We define ethnoarchaeology as displaying regular links which exist between the material culture of today's populations and its meaning. In analogy to this, these «regularities» allow us to interpret artifacts found at archaeological sites by means of a constructed context of reference.
This approach has been applied since 1988 for the study of today's pottery of the Inland Niger Delta. It allowed us an ethnical, functional and technical interpretation of the ceramics found during the excavation of the site of Hamdallahi, the capital of the Fulani Empire of Massina. This site is chronologically and geographically close to the study area.
On a larger scale, this study has made it possible to interpret a potters implement, the clay pestles and to show the diffusion of a mounting technique for pottery which is original to Africa and common in the whole sudano-sahelian area from Sudan to Mali, and this since the Iron Age. This study has been taken up recently and shows that this technique might be related to the peopling of Nilo-Saharan speakers.
Additionally, ethnoarchaeology has also been used for a study of the metallurgy of the Dogon people, which allowed us to observe, describe and film the traditional ways of exploitation of iron ore, the construction of a furnace, and the reduction of the ore and the smiting of the iron. This study has ended in the making of a scientific documentary movie (Inagina, the last house of iron, translated into several languages) and has encouraged us to go further with an interdisciplinary study of the population history of the Dogon blacksmiths, by using data issuing from archaeological, historical, linguistic, archaeobotanical and paleometallurgical research. At present, this aspect is part of the research project discussed under topic 1.
The analysis of the way of life of the people living at present in Africa has helped to redefine the concept of the «African Neolithic», a concept which suits that continent better.
North-European Megalithism and Neolithic: evidencing long-distance cultural contacts (from 1976 to 1988)
Northern-European Megalithism and Neolithic: evidencing long-distance cultural contacts.
Our studies between 1976 and 1988 have focused on megalithic burials in north-western Europe and the evidencing of cultural links between final Neolithic population in northern Germany and the Franco-Belgian area, precisely between the Wartberg and the Seine-Oise-Marne populations. In addition, we put a particular interest in long-distance cultural contacts during the European Final Neolithic. Our research, focusing particularly on a certain type of pottery, the collared bottles, and on burials, which we named «collective funerary huts» allowed us to show eats-west relations during the European Final Neolithic between Ukrania and Brittany.
Roman and Celtic numismatics (from 1973 to 1988)
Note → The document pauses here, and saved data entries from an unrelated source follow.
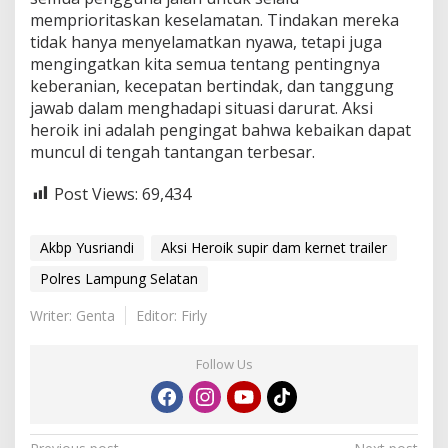
s
memprioritaskan keselamatan. Tindakan mereka
tidak hanya menyelamatkan nyawa, tetapi juga
mengingatkan kita semua tentang pentingnya
keberanian, kecepatan bertindak, dan tanggung
jawab dalam menghadapi situasi darurat. Aksi
heroik ini adalah pengingat bahwa kebaikan dapat
muncul di tengah tantangan terbesar.
Post Views:
69,434
Akbp Yusriandi
Aksi Heroik supir dam kernet trailer
Polres Lampung Selatan
Writer: Genta
Editor: Firly
Follow Us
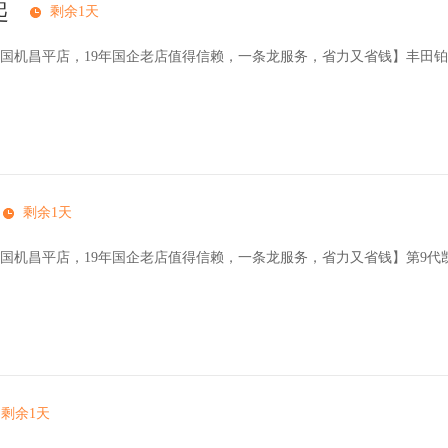
起
剩余1天
国机昌平店，19年国企老店值得信赖，一条龙服务，省力又省钱】丰田铂
剩余1天
国机昌平店，19年国企老店值得信赖，一条龙服务，省力又省钱】第9代凯美
剩余1天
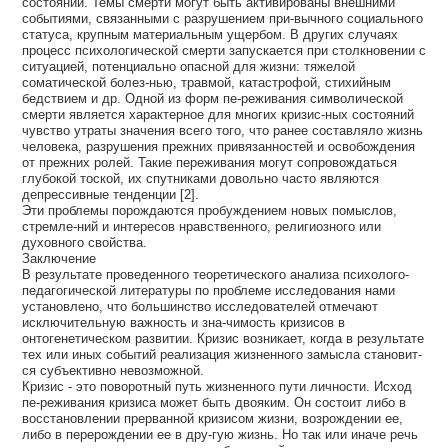
состояний. Темы смерти могут быть активированы внешними
событиями, связанными с разрушением при-вычного социального
статуса, крупным материальным ущербом. В других случаях
процесс психологической смерти запускается при столкновении с
ситуацией, потенциально опасной для жизни: тяжелой
соматической болез-нью, травмой, катастрофой, стихийным
бедствием и др. Одной из форм пе-реживания символической
смерти является характерное для многих кризис-ных состояний
чувство утраты значения всего того, что ранее составляло жизнь
человека, разрушения прежних привязанностей и освобождения
от прежних ролей. Такие переживания могут сопровождаться
глубокой тоской, их спутниками довольно часто являются
депрессивные тенденции [2].
Эти проблемы порождаются пробуждением новых помыслов,
стремле-ний и интересов нравственного, религиозного или
духовного свойства.
Заключение
В результате проведенного теоретического анализа психолого-
педагогической литературы по проблеме исследования нами
установлено, что большинство исследователей отмечают
исключительную важность и зна-чимость кризисов в
онтогенетическом развитии. Кризис возникает, когда в результате
тех или иных событий реализация жизненного замысла становит-
ся субъективно невозможной.
Кризис - это поворотный путь жизненного пути личности. Исход
пе-реживания кризиса может быть двояким. Он состоит либо в
восстановлении прерванной кризисом жизни, возрождении ее,
либо в перерождении ее в дру-гую жизнь. Но так или иначе речь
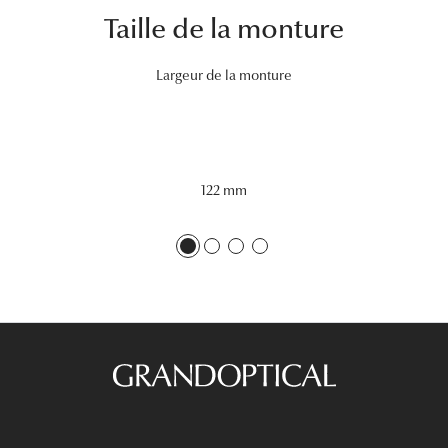
Taille de la monture
Tous nos a
Largeur de la monture
122 mm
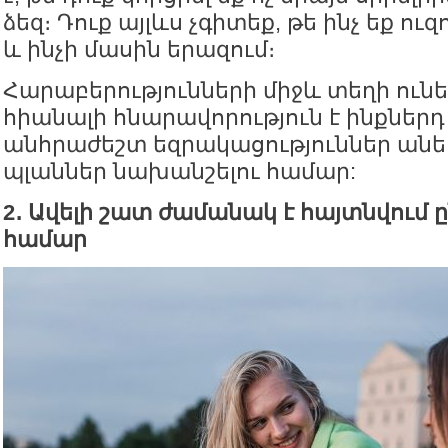
ձեզ։ Դուք այլևս չգիտեք, թե ինչ եք ուզո
և ինչի մասին երազում։
Հարաբերությունների միջև տեղի ուն
հիանալի հնարավորություն է ինքներդ ձ
անհրաժեշտ եզրակացություններ անե
պլաններ նախանշելու համար:
2․ Ավելի շատ ժամանակ է հայտնվում 
համար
Roman and Celtic numismatics.
Apart from several studies on Roman numismatics focusing on beforehand unknown minting workshops, several results of research in Celtic numismatic have been undertaken and published between 1973 and 1988. As a result, a new approach to Celtic coins has been proposed due to the concept of the «circulation spectrum». These studies have also allowed us to precise the data for the Celtic population of Gallia Belgica and to propose a new chronology of the production of money during the first two century BC.